Indiana governor and Republican vice presidential candidate, Mike Pence, asked evangelical Christians at Liberty University's Convocation on Wednesday to forgive Republican presidential candidate Donald Trump after Friday's release of a 2005 recording in which Trump is heard, in graphic terms, discussing women and his attempts to grope them. Some people took Trump's comments as proof of sexual assault because he referenced uninvited, random physical advances on women.
"As Christians we are called to forgive, even as we've been forgiven," Pence said during a speech at Liberty University in Lynchburg, Va., according to USA Today.
"Last Sunday night, my running mate showed humility.
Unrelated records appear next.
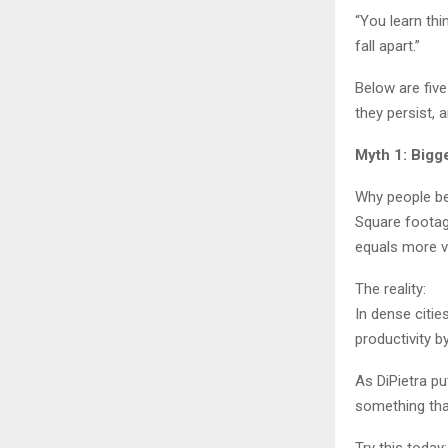
“You learn thi
fall apart.”
Below are fiv
they persist, 
Myth 1: Bigg
Why people bel
Square footag
equals more v
The reality:
In dense citi
productivity 
As DiPietra pu
something tha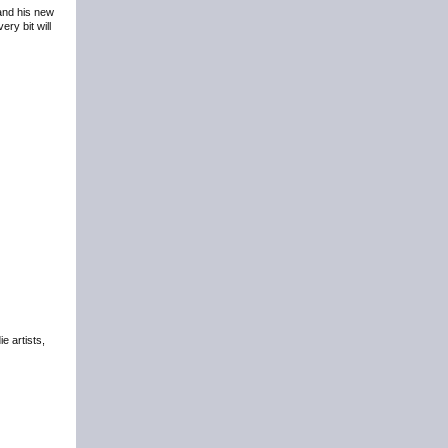
 and his new
ry bit will
e artists,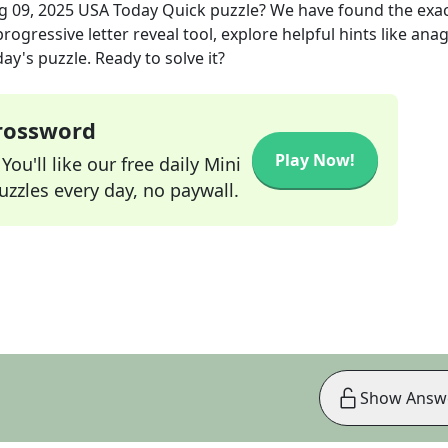
g 09, 2025
USA Today Quick
puzzle? We have found the exa
rogressive letter reveal tool, explore helpful hints like an
ay's puzzle. Ready to solve it?
Crossword
Play Now!
ou'll like our free daily Mini
zzles every day, no paywall.
Show Answ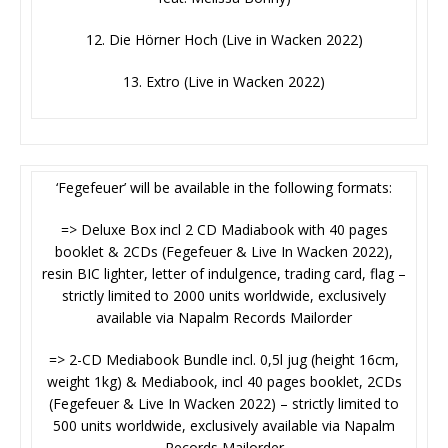
12. Die Hörner Hoch (Live in Wacken 2022)
13. Extro (Live in Wacken 2022)
‘Fegefeuer’ will be available in the following formats:
=> Deluxe Box incl 2 CD Madiabook with 40 pages
booklet & 2CDs (Fegefeuer & Live In Wacken 2022),
resin BIC lighter, letter of indulgence, trading card, flag –
strictly limited to 2000 units worldwide, exclusively
available via Napalm Records Mailorder
=> 2-CD Mediabook Bundle incl. 0,5l jug (height 16cm,
weight 1kg) & Mediabook, incl 40 pages booklet, 2CDs
(Fegefeuer & Live In Wacken 2022) – strictly limited to
500 units worldwide, exclusively available via Napalm
Records Mailorder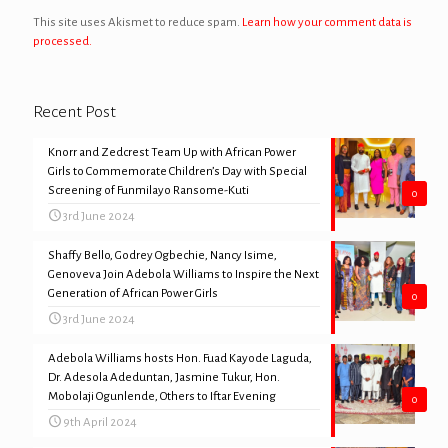
This site uses Akismet to reduce spam.
Learn how your comment data is
processed.
Recent Post
Knorr and Zedcrest Team Up with African Power
Girls to Commemorate Children’s Day with Special
Screening of Funmilayo Ransome-Kuti
0
3rd June 2024
Shaffy Bello, Godrey Ogbechie, Nancy Isime,
Genoveva Join Adebola Williams to Inspire the Next
Generation of African Power Girls
0
3rd June 2024
Adebola Williams hosts Hon. Fuad Kayode Laguda,
Dr. Adesola Adeduntan, Jasmine Tukur, Hon.
Mobolaji Ogunlende, Others to Iftar Evening
0
9th April 2024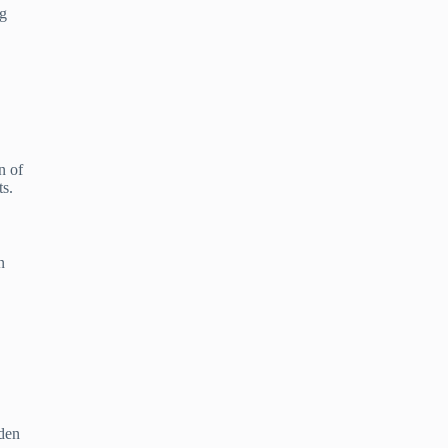
ng
n of
ts.
n
lden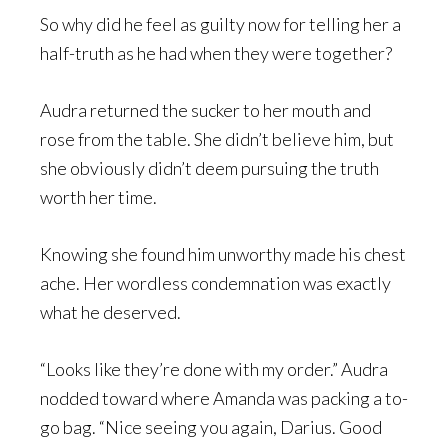
So why did he feel as guilty now for telling her a
half-truth as he had when they were together?
Audra returned the sucker to her mouth and
rose from the table. She didn’t believe him, but
she obviously didn’t deem pursuing the truth
worth her time.
Knowing she found him unworthy made his chest
ache. Her wordless condemnation was exactly
what he deserved.
“Looks like they’re done with my order.” Audra
nodded toward where Amanda was packing a to-
go bag. “Nice seeing you again, Darius. Good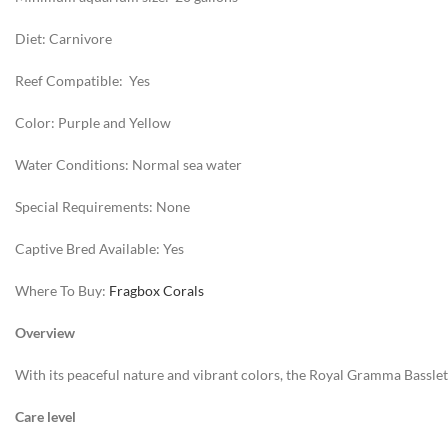
Diet: Carnivore
Reef Compatible: Yes
Color: Purple and Yellow
Water Conditions: Normal sea water
Special Requirements: None
Captive Bred Available: Yes
Where To Buy:
Fragbox Corals
Overview
With its peaceful nature and vibrant colors, the Royal Gramma Basslet has
Care level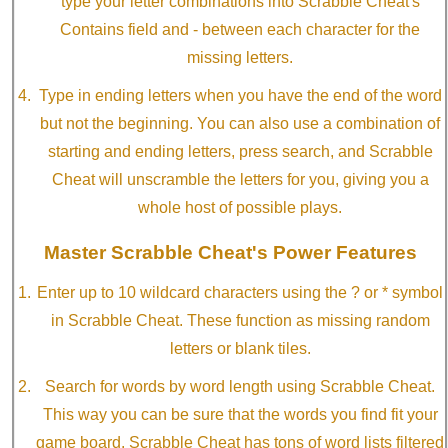
type your letter combinations into Scrabble Cheat's
Contains field and - between each character for the
missing letters.
Type in ending letters when you have the end of the word
but not the beginning. You can also use a combination of
starting and ending letters, press search, and Scrabble
Cheat will unscramble the letters for you, giving you a
whole host of possible plays.
Master Scrabble Cheat's Power Features
Enter up to 10 wildcard characters using the ? or * symbol
in Scrabble Cheat. These function as missing random
letters or blank tiles.
Search for words by word length using Scrabble Cheat.
This way you can be sure that the words you find fit your
game board. Scrabble Cheat has tons of word lists filtered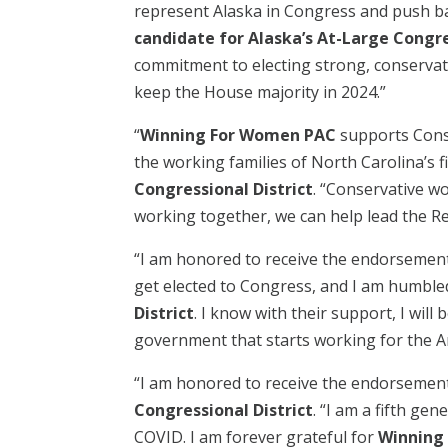
represent Alaska in Congress and push ba
candidate for Alaska’s At-Large Congre
commitment to electing strong, conservati
keep the House majority in 2024.”
“
Winning For Women PAC
supports Conse
the working families of North Carolina’s f
Congressional District
. “Conservative w
working together, we can help lead the Repu
“I am honored to receive the endorsemen
get elected to Congress, and I am humbled
District
. I know with their support, I wi
government that starts working for the Am
“I am honored to receive the endorsemen
Congressional District
. “I am a fifth ge
COVID. I am forever grateful for
Winning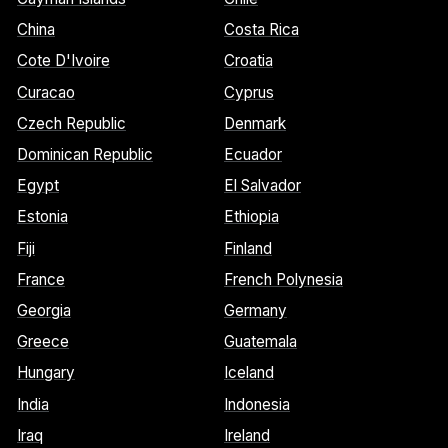
China
Costa Rica
Cote D'Ivoire
Croatia
Curacao
Cyprus
Czech Republic
Denmark
Dominican Republic
Ecuador
Egypt
El Salvador
Estonia
Ethiopia
Fiji
Finland
France
French Polynesia
Georgia
Germany
Greece
Guatemala
Hungary
Iceland
India
Indonesia
Iraq
Ireland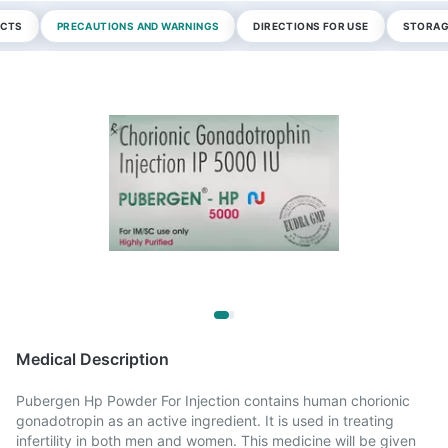
ECTS
PRECAUTIONS AND WARNINGS
DIRECTIONS FOR USE
STORAG
Medical Description
Pubergen Hp Powder For Injection contains human chorionic
gonadotropin as an active ingredient. It is used in treating
infertility in both men and women. This medicine will be given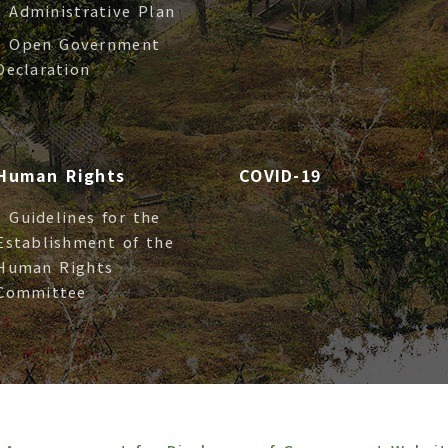
- Administrative Plan
- Open Government
Declaration
Human Rights
COVID-19
- Guidelines for the
Establishment of the
Human Rights
Committee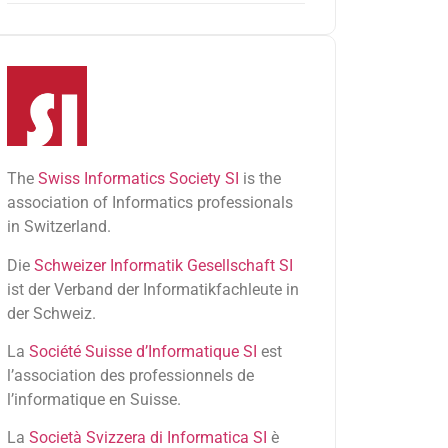
The
Swiss Informatics Society SI
is the
association of Informatics professionals
in Switzerland.
Die
Schweizer Informatik Gesellschaft SI
ist der Verband der Informatikfachleute in
der Schweiz.
La
Société Suisse d’Informatique SI
est
l’association des professionnels de
l’informatique en Suisse.
La
Società Svizzera di Informatica SI
è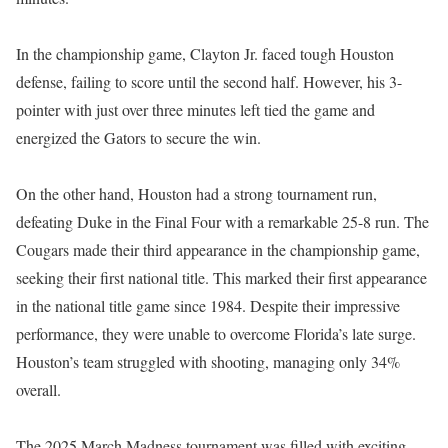
In the championship game, Clayton Jr. faced tough Houston
defense, failing to score until the second half. However, his 3-
pointer with just over three minutes left tied the game and
energized the Gators to secure the win.
On the other hand, Houston had a strong tournament run,
defeating Duke in the Final Four with a remarkable 25-8 run. The
Cougars made their third appearance in the championship game,
seeking their first national title. This marked their first appearance
in the national title game since 1984. Despite their impressive
performance, they were unable to overcome Florida’s late surge.
Houston’s team struggled with shooting, managing only 34%
overall.
The 2025 March Madness tournament was filled with exciting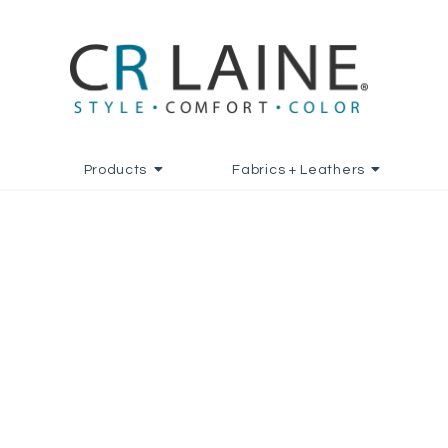
Products
Fabrics + Leathers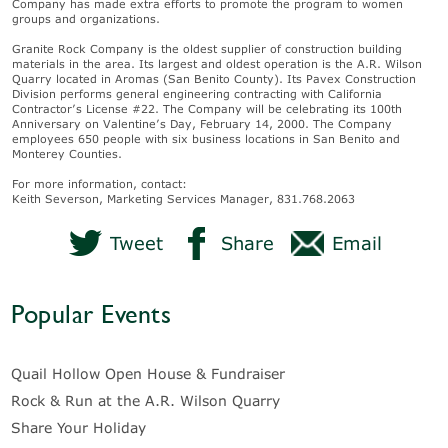
Company has made extra efforts to promote the program to women
groups and organizations.
Granite Rock Company is the oldest supplier of construction building
materials in the area. Its largest and oldest operation is the A.R. Wilson
Quarry located in Aromas (San Benito County). Its Pavex Construction
Division performs general engineering contracting with California
Contractor’s License #22. The Company will be celebrating its 100th
Anniversary on Valentine’s Day, February 14, 2000. The Company
employees 650 people with six business locations in San Benito and
Monterey Counties.
For more information, contact:
Keith Severson, Marketing Services Manager, 831.768.2063
Tweet
Share
Email
Popular Events
Quail Hollow Open House & Fundraiser
Rock & Run at the A.R. Wilson Quarry
Share Your Holiday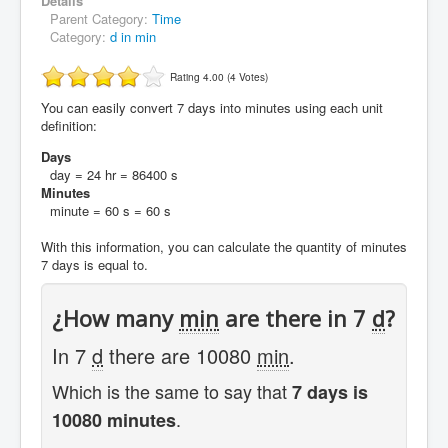
Details
Parent Category:
Time
Category:
d in min
Rating 4.00 (4 Votes)
You can easily convert 7 days into minutes using each unit
definition:
Days
day = 24 hr = 86400 s
Minutes
minute = 60 s = 60 s
With this information, you can calculate the quantity of minutes
7 days is equal to.
¿How many
min
are there in 7
d
?
In 7
d
there are 10080
min
.
Which is the same to say that
7 days is
.
10080 minutes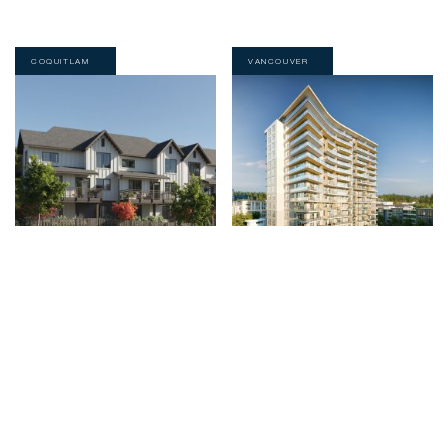
COQUITLAM
VANCOUVER
高贵林三和四居室家庭式联排别墅。
BC大学时尚公寓的惬意生活
阅读全部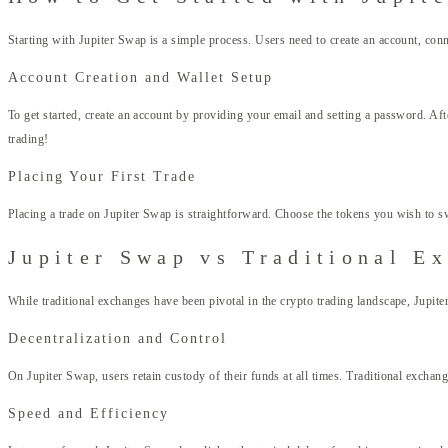
Starting with Jupiter Swap is a simple process. Users need to create an account, conne
Account Creation and Wallet Setup
To get started, create an account by providing your email and setting a password. Af
trading!
Placing Your First Trade
Placing a trade on Jupiter Swap is straightforward. Choose the tokens you wish to swap
Jupiter Swap vs Traditional E
While traditional exchanges have been pivotal in the crypto trading landscape, Jupiter
Decentralization and Control
On Jupiter Swap, users retain custody of their funds at all times. Traditional excha
Speed and Efficiency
He showed what was in his heart to the American people."
At the debate, Trump said he was "not proud" of the controversial comments. "I apologize to my family, I apologized to the American people," the GOP nominee said. However, while explaining he was "embarrassed" by the episode surfacing, he also dismissed the remarks, as "locker room talk" - a characterization that's drawn criticism from many as minimizing the content and disrespectful behavior shown on the tape.
On Saturday, the day after the recording was public, Pence issued a statement on the Trump tape saying that he could "not condone his remarks and cannot defend them." Pence had been scheduled to fill in for Trump at a weekend event in Wisconsin with House Speaker Paul Ryan, after the speaker disinvited Trump, but the governor decided not to go.
As the controversy grew, many Republican officeholders withdrew their support of Trump, with some calling on him to end his White House bid.
Pence apparently is supporting Trump even after one exchange during the debate when Trump openly disagreed with his running mate on Syria.
During Wednesday's speech at Liberty's campus, Pence praised Trump, saying the GOP presidential nominee is someone who "never quits" and "literally embodies the spirit of America."
Liberty President Jerry Falwell said he has been impressed with Pence, and recently spoke with him at the vice presidential debate.
"In this time of condescension and, at times, overt hostility to people of faith, we fall into the temptation to recoil and retreat," Pence told Liberty attendees. "But the stakes are too high."
He spotlighted to students he thought this is "a time for faith" and "a time for action."
"If we were perfect, we wouldn't need Jesus," Pence said. "But we are far from perfect. We do need Him. But God's love eclipses our failings, and, as always, renewed the strength of so many in this nation."